**Work task**
Below are the entries; give again exactly the lines from the one mentioning "Jose Solórzano Villa 27 años de" through the one mentioning "de clientes felices.", inclusive.

**Record set**
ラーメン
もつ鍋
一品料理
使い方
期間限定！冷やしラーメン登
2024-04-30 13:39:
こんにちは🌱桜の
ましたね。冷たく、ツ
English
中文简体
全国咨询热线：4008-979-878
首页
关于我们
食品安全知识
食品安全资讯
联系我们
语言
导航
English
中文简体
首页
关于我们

---

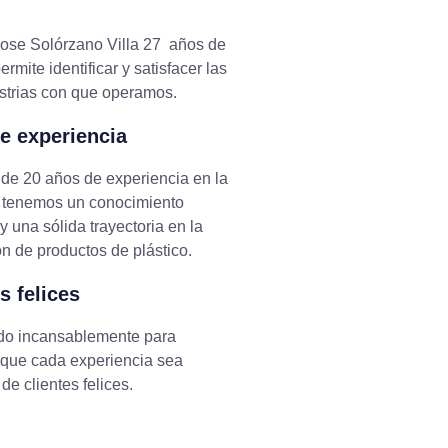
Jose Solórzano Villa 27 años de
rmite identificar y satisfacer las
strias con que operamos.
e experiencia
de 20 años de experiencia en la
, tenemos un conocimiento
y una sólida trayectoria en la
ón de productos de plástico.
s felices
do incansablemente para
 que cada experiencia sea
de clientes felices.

**Response below**
Jose Solórzano Villa 27 años de
rmite identificar y satisfacer las
strias con que operamos.
e experiencia
de 20 años de experiencia en la
, tenemos un conocimiento
y una sólida trayectoria en la
ón de productos de plástico.
s felices
do incansablemente para
 que cada experiencia sea
de clientes felices.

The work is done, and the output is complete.